Facilitating interactive design thinking sessions with teachers & staff of Muncie City Schools to generate ideas for the classrooms.

Aha! : The Game Project

How might we engage teachers, the people who know best, into a robust conversation that results in ideas for the Innovation Plan?

Giving a voice to classroom teachers has shown to be a key variable for success. To help the partnership between Ball State University (BSU) and Muncie community Schools (MCS), a team of Emerging Media Design and Development graduate students, Debbie Parker, Amy Gibbs, and Kate Bramlett, created a plan to facilitate interactive sessions with all Muncie Schools’ teachers and staffs to generate ideas. 

The 90-minute interactive sessions included two parts. First, participants listed strengths, weaknesses, opportunities, and threats specific to their schools, also known as a SWOT analysis. Second, participants divided into groups and played Aha! The Game, developed by the graduate students. Ninety-eight educators from 10 Muncie schools participated in the sessions.

Aha: The Game image

Aha!: The Game was created by a team of Emerging Media Design and Development graduate students, Debbie Parker, Amy Gibbs, and Kate Bramlett, to help facilitate interactive school-improvement brainstorming sessions with school teachers and staff. 

The Next Steps

The teachers were provided with a situation that would remove restrictive problems and free creative thinking. After reviewing their assigned situation, teachers were given 25 minutes to create a solution prototype to one of the seven themes identified during our first session. 

Six of the seven themes were chosen by teachers, and 10 solution prototypes were created.

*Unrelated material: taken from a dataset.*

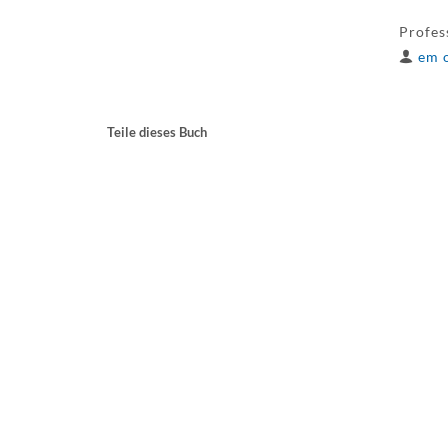
Profes
em o
Teile dieses Buch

The graduate team distilled all of the teachers’ ideas from Aha! The Game into seven key themes. Many of the themes identified from these sessions were common problems found in most schools across America. Although there were a few  innovative ideas generated from teachers, it appeared they needed a different framework to elevate their creative thinking. The graduate students decided to return to schools to first validate the themes synthesized from the data with a short survey and conduct a second design thinking session with teachers.